**Data for this task:**
--------

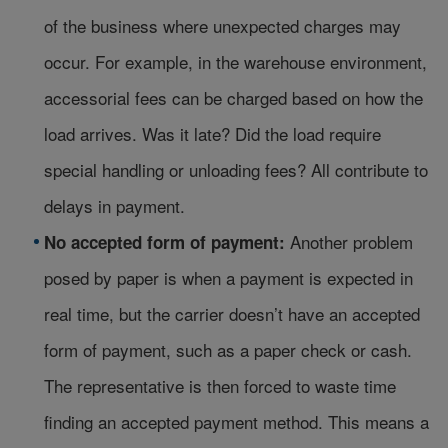
of the business where unexpected charges may
occur. For example, in the warehouse environment,
accessorial fees can be charged based on how the
load arrives. Was it late? Did the load require
special handling or unloading fees? All contribute to
delays in payment.
Another problem
No accepted form of payment:
posed by paper is when a payment is expected in
real time, but the carrier doesn’t have an accepted
form of payment, such as a paper check or cash.
The representative is then forced to waste time
finding an accepted payment method. This means a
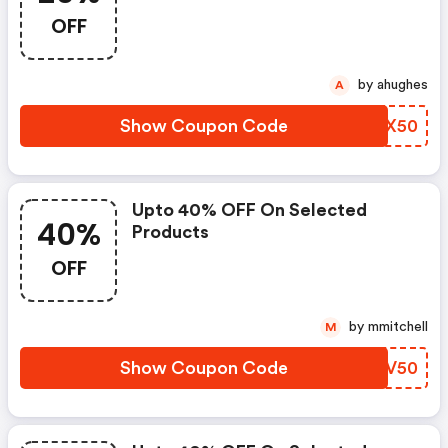
OFF
by ahughes
A
Show Coupon Code
TWSX50
Upto 40% OFF On Selected
40%
Products
OFF
by mmitchell
M
Show Coupon Code
FGDV50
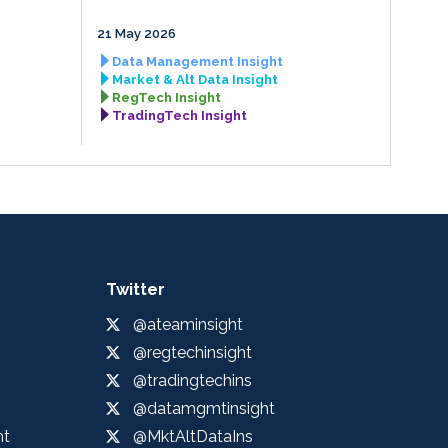
21 May 2026
Data Management Insight
Market & Alt Data Insight
RegTech Insight
TradingTech Insight
Twitter
@ateaminsight
@regtechinsight
@tradingtechins
@datamgmtinsight
ht
@MktAltDataIns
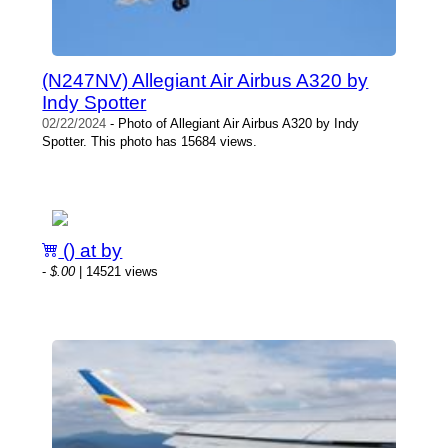
(N247NV) Allegiant Air Airbus A320 by
Indy Spotter
02/22/2024
- Photo of Allegiant Air Airbus A320 by Indy
Spotter. This photo has 15684 views.
() at by
-
$.00
| 14521 views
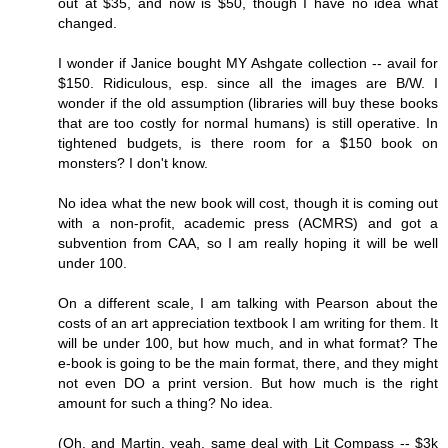
out at $35, and now is $50, though I have no idea what
changed.
I wonder if Janice bought MY Ashgate collection -- avail for
$150. Ridiculous, esp. since all the images are B/W. I
wonder if the old assumption (libraries will buy these books
that are too costly for normal humans) is still operative. In
tightened budgets, is there room for a $150 book on
monsters? I don't know.
No idea what the new book will cost, though it is coming out
with a non-profit, academic press (ACMRS) and got a
subvention from CAA, so I am really hoping it will be well
under 100.
On a different scale, I am talking with Pearson about the
costs of an art appreciation textbook I am writing for them. It
will be under 100, but how much, and in what format? The
e-book is going to be the main format, there, and they might
not even DO a print version. But how much is the right
amount for such a thing? No idea.
(Oh, and Martin, yeah, same deal with Lit Compass -- $3k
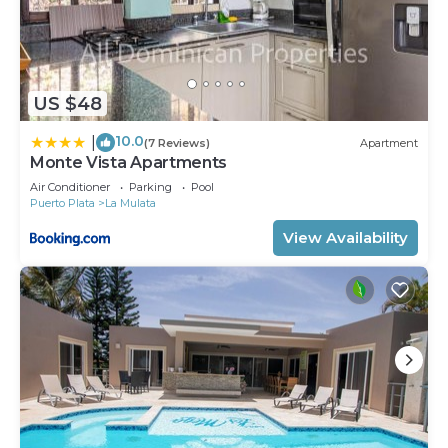
US $48
10.0
|
(7 Reviews)
Apartment
Monte Vista Apartments
Air Conditioner
Parking
Pool
Puerto Plata
La Mulata
View Availability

--------

**How to complete this task:** In the listing above, find the line with "delays in payment." and the line with "costs of an". Copy exactly those lines and all between them, minus the images.

**Completed task:**
delays in payment.
Another problem
No accepted form of payment:
posed by paper is when a payment is expected in
real time, but the carrier doesn’t have an accepted
form of payment, such as a paper check or cash.
The representative is then forced to waste time
finding an accepted payment method. This means a
OFF
by ahughes
A
Show Coupon Code
TWSX50
Upto 40% OFF On Selected
40%
Products
OFF
by mmitchell
M
Show Coupon Code
FGDV50
21 May 2026
Data Management Insight
Market & Alt Data Insight
RegTech Insight
TradingTech Insight
Twitter
@ateaminsight
@regtechinsight
@tradingtechins
@datamgmtinsight
ht
@MktAltDataIns
(N247NV) Allegiant Air Airbus A320 by
Indy Spotter
02/22/2024
- Photo of Allegiant Air Airbus A320 by Indy
Spotter. This photo has 15684 views.
() at by
-
$.00
| 14521 views
out at $35, and now is $50, though I have no idea what
changed.
I wonder if Janice bought MY Ashgate collection -- avail for
$150. Ridiculous, esp. since all the images are B/W. I
wonder if the old assumption (libraries will buy these books
that are too costly for normal humans) is still operative. In
tightened budgets, is there room for a $150 book on
monsters? I don't know.
No idea what the new book will cost, though it is coming out
with a non-profit, academic press (ACMRS) and got a
subvention from CAA, so I am really hoping it will be well
under 100.
On a different scale, I am talking with Pearson about the
costs of an art appreciation textbook I am writing for them. It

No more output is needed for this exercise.